**Exercise prompt:** Write out the entries below exactly, starting at the first line and stopping after the line that contains "Bir ekibin fiziksel"; skip all pictures.

Dataset entries:
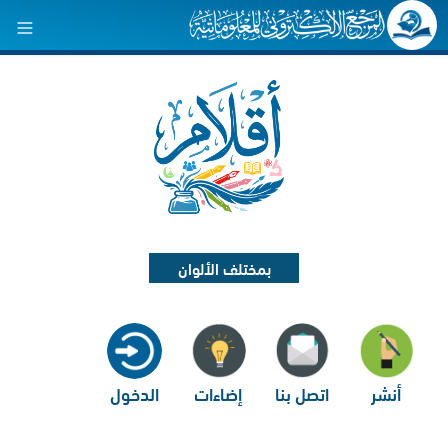
بمختلف الألوان
أنشر
اتصل بنا
إضاءات
الدخول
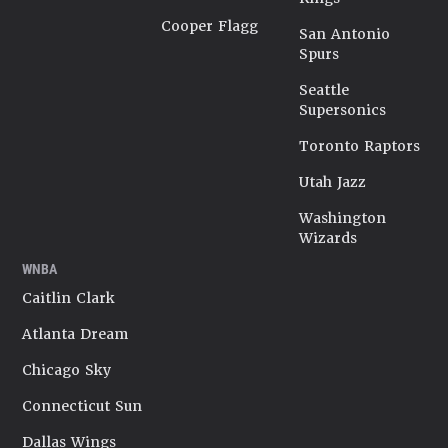
Cooper Flagg
San Antonio
Spurs
Seattle
Supersonics
Toronto Raptors
Utah Jazz
Washington
Wizards
WNBA
Caitlin Clark
Atlanta Dream
Chicago Sky
Connecticut Sun
Dallas Wings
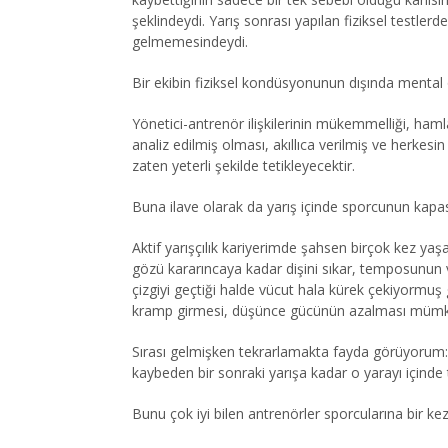
şeklindeydi. Yarış sonrası yapılan fiziksel testl
gelmemesindeydi.
Bir ekibin fiziksel kondüsyonunun dışında mental o
Yönetici-antrenör ilişkilerinin mükemmelliği, ham
analiz edilmiş olması, akıllıca verilmiş ve herke
zaten yeterli şekilde tetikleyecektir.
Buna ilave olarak da yarış içinde sporcunun kapas
Aktif yarışçılık kariyerimde şahsen birçok kez yaş
gözü kararıncaya kadar dişini sıkar, temposunun 
çizgiyi geçtiği halde vücut hala kürek çekiyormuş 
kramp girmesi, düşünce gücünün azalması mümkündü
Sırası gelmişken tekrarlamakta fayda görüyorum: 
kaybeden bir sonraki yarışa kadar o yarayı içinde 
Bunu çok iyi bilen antrenörler sporcularına bir 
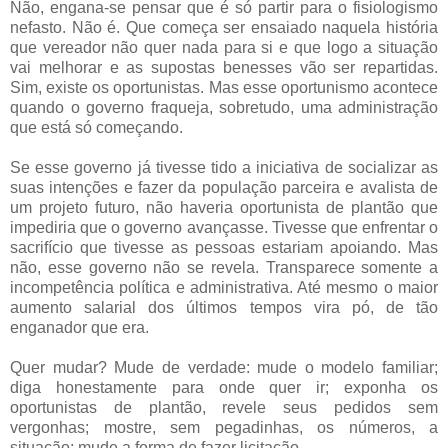
Não, engana-se pensar que é só partir para o fisiologismo
nefasto. Não é. Que começa ser ensaiado naquela história
que vereador não quer nada para si e que logo a situação
vai melhorar e as supostas benesses vão ser repartidas.
Sim, existe os oportunistas. Mas esse oportunismo acontece
quando o governo fraqueja, sobretudo, uma administração
que está só começando.
Se esse governo já tivesse tido a iniciativa de socializar as
suas intenções e fazer da população parceira e avalista de
um projeto futuro, não haveria oportunista de plantão que
impediria que o governo avançasse. Tivesse que enfrentar o
sacrifício que tivesse as pessoas estariam apoiando. Mas
não, esse governo não se revela. Transparece somente a
incompetência política e administrativa. Até mesmo o maior
aumento salarial dos últimos tempos vira pó, de tão
enganador que era.
Quer mudar? Mude de verdade: mude o modelo familiar;
diga honestamente para onde quer ir; exponha os
oportunistas de plantão, revele seus pedidos sem
vergonhas; mostre, sem pegadinhas, os números, a
situação; mude a forma de fazer licitação...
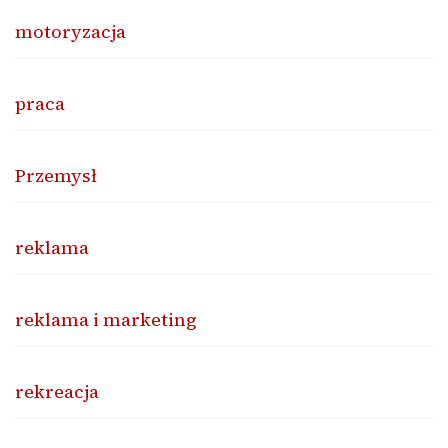
motoryzacja
praca
Przemysł
reklama
reklama i marketing
rekreacja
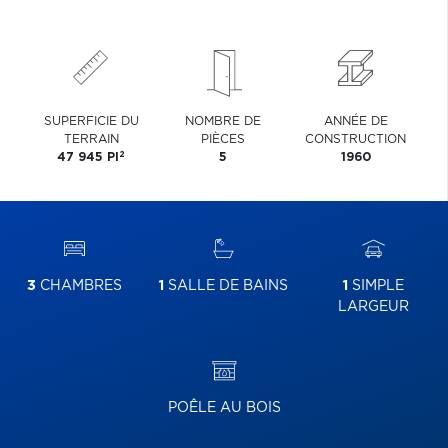
SUPERFICIE DU
NOMBRE DE
ANNÉE DE
TERRAIN
PIÈCES
CONSTRUCTION
2
47 945 PI
5
1960
3
CHAMBRES
1
SALLE DE BAINS
1
SIMPLE
LARGEUR
POÊLE AU BOIS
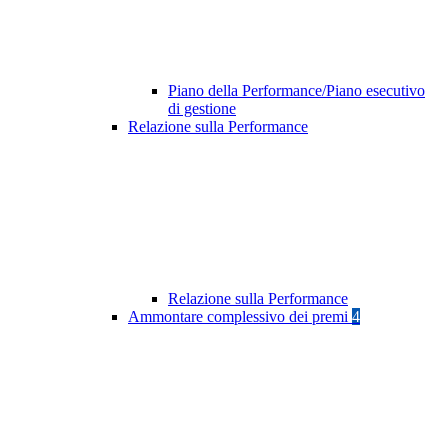
Piano della Performance/Piano esecutivo
di gestione
Relazione sulla Performance
Relazione sulla Performance
Ammontare complessivo dei premi
4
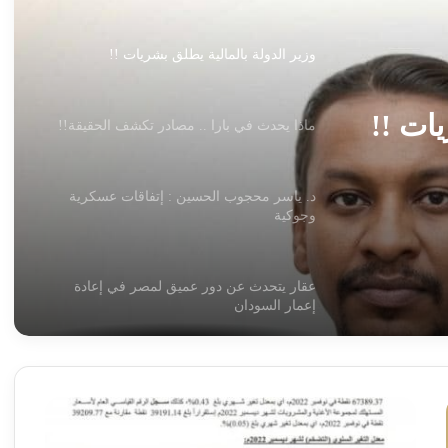
وزير الدولة بالمالية يطلق بشريات !!
يات !!
ماذا يحدث في بارا .. مصادر تكشف الحقيقة!!
د. ياسر محجوب الحسين : إتفاقات عسكرية
وجوكية
عقار يتحدث عن دور عميق لمصر في إعادة
إعمار السودان
حاتم حسن : من القصيم إلى السودان.. تاركو
توسّع جسور الوطن وتكتب فصلاً جديداً في
انخفاض
خدمة السودانيين
معدل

**Answer box:**
بمختلف الألوان
أنشر
اتصل بنا
إضاءات
الدخول
Cooper Flagg
San Antonio
Spurs
Seattle
Supersonics
Toronto Raptors
Utah Jazz
Washington
Wizards
WNBA
Caitlin Clark
Atlanta Dream
Chicago Sky
Connecticut Sun
Dallas Wings
şeklindeydi. Yarış sonrası yapılan fiziksel testl
gelmemesindeydi.
Bir ekibin fiziksel kondüsyonunun dışında mental o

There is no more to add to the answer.